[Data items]
= Beginning of Section =

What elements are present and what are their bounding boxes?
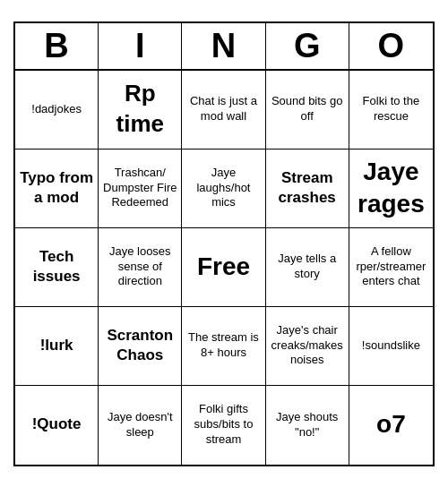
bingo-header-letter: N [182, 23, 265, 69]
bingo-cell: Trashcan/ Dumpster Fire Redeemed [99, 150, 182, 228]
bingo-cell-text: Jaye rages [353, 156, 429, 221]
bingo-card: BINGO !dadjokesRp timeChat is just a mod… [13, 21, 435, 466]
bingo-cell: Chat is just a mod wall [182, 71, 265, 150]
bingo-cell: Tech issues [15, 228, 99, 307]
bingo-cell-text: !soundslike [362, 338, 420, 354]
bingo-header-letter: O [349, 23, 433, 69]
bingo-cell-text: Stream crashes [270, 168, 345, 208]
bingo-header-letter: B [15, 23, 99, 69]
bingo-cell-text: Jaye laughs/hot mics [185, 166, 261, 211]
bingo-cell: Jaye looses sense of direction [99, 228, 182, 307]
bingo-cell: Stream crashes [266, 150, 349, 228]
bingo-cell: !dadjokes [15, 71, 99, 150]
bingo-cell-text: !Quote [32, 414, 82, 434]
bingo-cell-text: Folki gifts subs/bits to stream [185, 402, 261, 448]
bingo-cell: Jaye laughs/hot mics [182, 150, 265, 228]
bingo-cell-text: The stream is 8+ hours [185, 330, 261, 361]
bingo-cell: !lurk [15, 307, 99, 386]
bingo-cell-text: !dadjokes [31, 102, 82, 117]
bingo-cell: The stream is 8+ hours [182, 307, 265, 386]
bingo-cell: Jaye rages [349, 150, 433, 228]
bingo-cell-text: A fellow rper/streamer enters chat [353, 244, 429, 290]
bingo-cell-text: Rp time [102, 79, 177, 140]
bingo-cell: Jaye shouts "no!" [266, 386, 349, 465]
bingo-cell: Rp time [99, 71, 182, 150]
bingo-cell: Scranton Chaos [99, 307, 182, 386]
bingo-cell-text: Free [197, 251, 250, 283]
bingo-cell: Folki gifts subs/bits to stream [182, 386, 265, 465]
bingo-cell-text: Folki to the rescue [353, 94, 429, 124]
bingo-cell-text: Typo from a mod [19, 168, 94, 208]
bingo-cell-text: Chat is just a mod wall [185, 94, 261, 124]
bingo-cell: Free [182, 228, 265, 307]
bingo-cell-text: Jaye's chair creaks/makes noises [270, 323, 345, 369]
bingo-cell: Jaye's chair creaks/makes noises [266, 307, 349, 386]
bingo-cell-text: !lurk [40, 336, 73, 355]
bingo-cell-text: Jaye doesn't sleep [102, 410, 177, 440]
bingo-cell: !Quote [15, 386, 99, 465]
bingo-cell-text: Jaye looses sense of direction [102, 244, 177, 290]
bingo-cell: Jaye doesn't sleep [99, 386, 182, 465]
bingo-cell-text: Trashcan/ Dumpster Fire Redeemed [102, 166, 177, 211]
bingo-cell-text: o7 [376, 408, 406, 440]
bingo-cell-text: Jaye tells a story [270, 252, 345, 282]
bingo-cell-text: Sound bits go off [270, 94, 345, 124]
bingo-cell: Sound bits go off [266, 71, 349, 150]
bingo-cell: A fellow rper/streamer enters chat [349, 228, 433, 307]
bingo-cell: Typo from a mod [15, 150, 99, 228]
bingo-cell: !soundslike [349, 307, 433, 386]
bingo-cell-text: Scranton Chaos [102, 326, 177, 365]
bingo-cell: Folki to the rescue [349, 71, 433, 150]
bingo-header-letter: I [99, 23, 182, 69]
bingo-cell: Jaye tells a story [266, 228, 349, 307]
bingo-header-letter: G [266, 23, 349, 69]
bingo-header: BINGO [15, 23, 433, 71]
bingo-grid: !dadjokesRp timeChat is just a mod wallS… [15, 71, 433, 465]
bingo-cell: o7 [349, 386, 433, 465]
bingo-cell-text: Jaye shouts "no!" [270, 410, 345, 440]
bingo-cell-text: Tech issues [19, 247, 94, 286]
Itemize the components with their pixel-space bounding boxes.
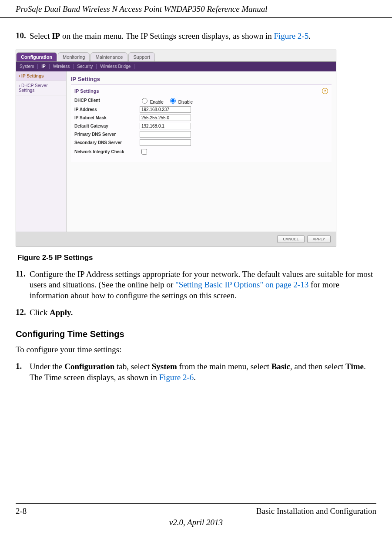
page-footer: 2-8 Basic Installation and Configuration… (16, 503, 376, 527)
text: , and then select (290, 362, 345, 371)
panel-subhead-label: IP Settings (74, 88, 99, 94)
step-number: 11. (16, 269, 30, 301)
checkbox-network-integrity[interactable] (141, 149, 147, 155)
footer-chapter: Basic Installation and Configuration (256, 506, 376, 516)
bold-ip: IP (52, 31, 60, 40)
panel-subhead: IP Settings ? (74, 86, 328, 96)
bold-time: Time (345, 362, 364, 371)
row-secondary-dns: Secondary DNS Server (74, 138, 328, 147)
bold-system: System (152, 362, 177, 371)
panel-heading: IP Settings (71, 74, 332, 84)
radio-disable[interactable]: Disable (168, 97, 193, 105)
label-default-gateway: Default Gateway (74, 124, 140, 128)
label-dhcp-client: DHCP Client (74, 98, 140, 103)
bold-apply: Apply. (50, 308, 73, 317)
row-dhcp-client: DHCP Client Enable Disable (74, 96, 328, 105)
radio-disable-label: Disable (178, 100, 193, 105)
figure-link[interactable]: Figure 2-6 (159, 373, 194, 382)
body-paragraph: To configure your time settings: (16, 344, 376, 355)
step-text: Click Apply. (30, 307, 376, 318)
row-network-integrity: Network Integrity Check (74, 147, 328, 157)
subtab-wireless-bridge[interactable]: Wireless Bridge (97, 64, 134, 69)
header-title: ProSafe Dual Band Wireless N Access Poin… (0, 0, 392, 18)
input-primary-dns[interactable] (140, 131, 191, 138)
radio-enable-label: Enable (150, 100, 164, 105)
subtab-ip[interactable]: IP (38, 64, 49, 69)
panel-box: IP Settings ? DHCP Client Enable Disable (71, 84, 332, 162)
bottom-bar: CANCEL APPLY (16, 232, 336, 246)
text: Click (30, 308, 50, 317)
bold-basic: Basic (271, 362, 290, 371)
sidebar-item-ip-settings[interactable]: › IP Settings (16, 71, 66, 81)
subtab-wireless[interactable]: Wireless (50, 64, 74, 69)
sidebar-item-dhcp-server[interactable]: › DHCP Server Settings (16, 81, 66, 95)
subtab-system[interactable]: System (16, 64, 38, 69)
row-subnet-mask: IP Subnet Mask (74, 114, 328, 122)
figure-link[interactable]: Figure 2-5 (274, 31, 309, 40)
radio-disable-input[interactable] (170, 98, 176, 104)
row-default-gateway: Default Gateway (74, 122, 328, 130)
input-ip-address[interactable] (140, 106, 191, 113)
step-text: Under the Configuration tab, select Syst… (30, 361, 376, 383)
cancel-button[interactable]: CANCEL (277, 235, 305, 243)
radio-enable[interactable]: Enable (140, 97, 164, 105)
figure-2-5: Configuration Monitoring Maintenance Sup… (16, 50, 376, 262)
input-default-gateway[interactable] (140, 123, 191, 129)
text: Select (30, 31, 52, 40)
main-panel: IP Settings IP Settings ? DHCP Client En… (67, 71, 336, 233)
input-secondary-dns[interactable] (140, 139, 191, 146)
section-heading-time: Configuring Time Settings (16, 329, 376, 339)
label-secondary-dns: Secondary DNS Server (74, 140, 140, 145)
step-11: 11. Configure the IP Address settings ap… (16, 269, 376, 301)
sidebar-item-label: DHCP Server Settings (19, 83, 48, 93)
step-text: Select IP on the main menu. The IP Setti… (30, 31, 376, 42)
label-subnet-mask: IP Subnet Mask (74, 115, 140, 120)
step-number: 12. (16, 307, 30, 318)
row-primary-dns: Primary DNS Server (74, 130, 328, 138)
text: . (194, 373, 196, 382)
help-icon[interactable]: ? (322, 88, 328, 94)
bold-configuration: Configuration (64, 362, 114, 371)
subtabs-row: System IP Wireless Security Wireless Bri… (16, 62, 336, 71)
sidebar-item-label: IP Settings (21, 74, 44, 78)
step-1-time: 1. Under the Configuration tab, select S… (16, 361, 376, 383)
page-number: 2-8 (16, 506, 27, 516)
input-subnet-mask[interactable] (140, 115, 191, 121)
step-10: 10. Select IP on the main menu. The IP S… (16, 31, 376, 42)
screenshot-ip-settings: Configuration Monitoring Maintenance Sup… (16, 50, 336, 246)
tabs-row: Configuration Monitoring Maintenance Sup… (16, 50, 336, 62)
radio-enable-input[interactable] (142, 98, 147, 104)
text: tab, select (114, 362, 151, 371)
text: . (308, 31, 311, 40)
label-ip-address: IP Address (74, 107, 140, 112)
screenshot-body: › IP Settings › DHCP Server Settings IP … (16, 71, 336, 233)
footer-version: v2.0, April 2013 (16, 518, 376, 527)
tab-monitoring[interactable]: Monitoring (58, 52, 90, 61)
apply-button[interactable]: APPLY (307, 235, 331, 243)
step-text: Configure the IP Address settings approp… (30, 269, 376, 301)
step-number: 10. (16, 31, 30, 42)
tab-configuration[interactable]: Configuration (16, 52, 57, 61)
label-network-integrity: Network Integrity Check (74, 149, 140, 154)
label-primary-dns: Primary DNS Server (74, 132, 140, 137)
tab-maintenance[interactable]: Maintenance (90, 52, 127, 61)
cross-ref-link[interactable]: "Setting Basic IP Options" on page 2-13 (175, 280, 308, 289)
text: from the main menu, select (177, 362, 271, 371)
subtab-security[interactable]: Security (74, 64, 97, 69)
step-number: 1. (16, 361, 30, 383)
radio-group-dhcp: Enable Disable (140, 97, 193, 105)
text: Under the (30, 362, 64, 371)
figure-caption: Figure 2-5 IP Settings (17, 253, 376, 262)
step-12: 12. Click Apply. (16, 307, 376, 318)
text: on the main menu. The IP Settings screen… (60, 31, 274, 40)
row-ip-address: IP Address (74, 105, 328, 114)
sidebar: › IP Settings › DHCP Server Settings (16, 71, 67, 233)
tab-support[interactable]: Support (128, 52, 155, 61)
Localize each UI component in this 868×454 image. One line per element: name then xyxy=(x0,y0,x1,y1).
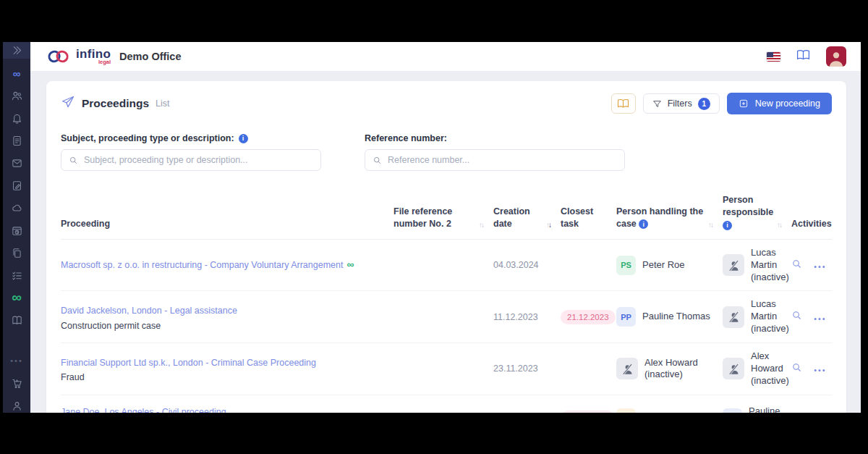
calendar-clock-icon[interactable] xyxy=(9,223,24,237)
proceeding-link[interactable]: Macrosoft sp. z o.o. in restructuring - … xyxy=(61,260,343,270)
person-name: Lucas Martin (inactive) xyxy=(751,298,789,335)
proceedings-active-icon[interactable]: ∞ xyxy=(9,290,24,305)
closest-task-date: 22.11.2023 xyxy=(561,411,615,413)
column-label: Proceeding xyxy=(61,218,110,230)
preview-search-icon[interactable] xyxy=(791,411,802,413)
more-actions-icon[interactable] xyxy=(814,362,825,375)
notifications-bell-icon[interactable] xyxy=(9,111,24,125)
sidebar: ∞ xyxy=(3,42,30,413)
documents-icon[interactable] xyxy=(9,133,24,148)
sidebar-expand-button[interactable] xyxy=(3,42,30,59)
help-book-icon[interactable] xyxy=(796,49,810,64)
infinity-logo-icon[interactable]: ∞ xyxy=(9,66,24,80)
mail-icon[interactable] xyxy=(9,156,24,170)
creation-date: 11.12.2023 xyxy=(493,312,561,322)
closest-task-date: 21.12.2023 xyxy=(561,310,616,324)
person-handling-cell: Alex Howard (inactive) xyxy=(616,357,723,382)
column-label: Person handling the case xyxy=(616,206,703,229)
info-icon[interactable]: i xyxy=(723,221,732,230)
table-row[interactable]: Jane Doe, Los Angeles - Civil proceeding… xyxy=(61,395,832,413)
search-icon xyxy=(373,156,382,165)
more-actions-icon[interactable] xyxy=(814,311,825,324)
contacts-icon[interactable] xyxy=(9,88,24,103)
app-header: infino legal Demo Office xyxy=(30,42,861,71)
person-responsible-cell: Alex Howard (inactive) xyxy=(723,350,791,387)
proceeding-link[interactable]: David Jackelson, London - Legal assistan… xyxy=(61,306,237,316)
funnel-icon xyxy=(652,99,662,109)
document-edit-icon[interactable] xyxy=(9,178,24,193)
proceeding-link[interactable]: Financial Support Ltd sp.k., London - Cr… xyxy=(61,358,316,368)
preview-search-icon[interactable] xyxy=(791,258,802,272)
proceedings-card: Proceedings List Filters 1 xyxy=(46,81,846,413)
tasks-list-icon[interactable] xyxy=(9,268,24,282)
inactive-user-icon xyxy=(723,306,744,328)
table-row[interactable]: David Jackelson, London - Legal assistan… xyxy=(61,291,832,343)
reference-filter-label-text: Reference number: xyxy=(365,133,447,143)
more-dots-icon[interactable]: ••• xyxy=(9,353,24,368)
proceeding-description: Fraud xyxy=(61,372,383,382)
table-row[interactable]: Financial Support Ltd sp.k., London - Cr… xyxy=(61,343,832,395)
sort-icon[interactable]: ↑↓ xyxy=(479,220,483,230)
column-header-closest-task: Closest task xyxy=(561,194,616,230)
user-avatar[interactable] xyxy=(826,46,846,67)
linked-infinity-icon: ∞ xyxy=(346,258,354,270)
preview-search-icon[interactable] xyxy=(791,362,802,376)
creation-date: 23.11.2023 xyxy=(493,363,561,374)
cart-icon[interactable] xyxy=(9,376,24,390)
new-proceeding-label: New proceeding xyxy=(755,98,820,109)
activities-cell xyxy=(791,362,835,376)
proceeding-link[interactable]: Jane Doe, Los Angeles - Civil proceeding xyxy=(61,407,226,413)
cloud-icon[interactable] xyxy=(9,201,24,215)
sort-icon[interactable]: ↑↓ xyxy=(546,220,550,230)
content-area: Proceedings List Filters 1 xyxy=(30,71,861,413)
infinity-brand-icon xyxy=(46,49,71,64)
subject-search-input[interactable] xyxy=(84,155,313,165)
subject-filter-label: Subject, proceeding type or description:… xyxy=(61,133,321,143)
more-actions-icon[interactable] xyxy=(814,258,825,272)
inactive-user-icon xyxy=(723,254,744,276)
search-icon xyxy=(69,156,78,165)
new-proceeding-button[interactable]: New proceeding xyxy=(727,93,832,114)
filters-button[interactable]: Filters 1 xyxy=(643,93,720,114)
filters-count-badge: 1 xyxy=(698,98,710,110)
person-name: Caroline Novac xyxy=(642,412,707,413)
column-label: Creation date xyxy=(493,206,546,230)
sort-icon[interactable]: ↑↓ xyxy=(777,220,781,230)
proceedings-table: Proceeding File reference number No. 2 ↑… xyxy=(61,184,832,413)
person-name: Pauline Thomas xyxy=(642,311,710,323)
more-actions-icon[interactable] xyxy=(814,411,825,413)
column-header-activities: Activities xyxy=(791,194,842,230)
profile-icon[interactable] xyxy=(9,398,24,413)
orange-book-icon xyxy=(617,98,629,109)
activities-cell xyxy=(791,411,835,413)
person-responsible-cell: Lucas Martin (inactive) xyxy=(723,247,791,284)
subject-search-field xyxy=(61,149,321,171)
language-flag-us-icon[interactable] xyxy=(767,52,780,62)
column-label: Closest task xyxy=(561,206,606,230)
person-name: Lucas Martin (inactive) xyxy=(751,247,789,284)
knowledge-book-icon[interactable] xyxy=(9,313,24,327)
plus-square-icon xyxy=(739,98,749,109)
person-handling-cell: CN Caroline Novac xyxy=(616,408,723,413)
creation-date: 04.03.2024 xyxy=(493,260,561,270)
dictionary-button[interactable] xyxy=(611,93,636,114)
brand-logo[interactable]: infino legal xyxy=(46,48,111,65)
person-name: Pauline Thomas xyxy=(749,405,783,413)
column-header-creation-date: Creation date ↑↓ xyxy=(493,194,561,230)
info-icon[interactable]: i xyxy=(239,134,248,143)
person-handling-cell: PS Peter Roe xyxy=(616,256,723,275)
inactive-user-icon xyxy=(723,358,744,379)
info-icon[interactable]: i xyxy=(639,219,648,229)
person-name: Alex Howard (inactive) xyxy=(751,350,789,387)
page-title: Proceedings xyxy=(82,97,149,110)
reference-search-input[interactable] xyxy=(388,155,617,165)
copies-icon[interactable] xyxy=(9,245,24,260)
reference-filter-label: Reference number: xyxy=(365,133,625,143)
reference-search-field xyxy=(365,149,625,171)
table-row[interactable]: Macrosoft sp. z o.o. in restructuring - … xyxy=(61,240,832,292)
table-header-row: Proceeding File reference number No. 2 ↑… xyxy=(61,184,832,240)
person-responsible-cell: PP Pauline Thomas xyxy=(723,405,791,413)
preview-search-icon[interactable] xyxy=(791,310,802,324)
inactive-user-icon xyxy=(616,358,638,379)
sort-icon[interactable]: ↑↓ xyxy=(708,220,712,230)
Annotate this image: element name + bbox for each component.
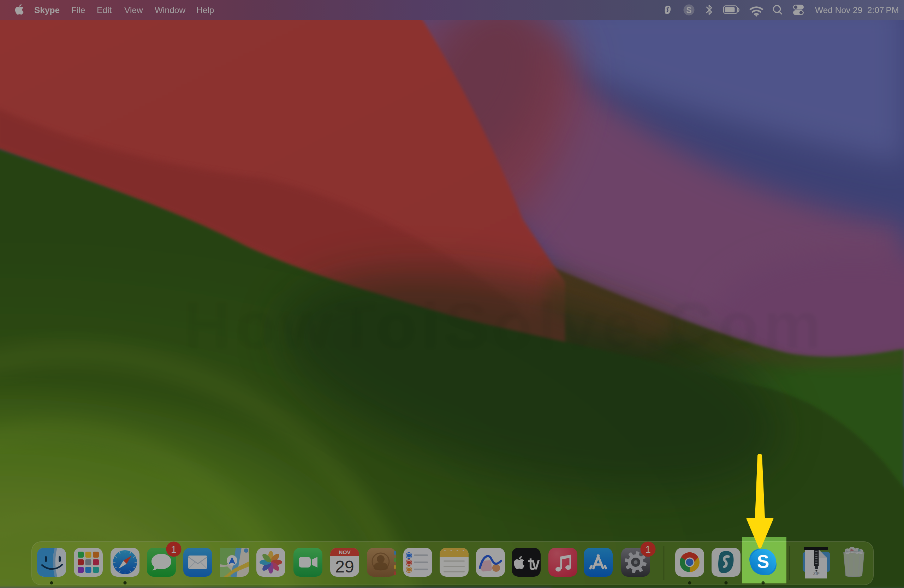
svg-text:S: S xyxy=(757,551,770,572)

= End of Section =

§ **WHAT THE EXERCISE ASKS**
The sole thing to report is how many lines in the data hold the string "rages".

§ **SOLUTION TO THIS EXERCISE**
2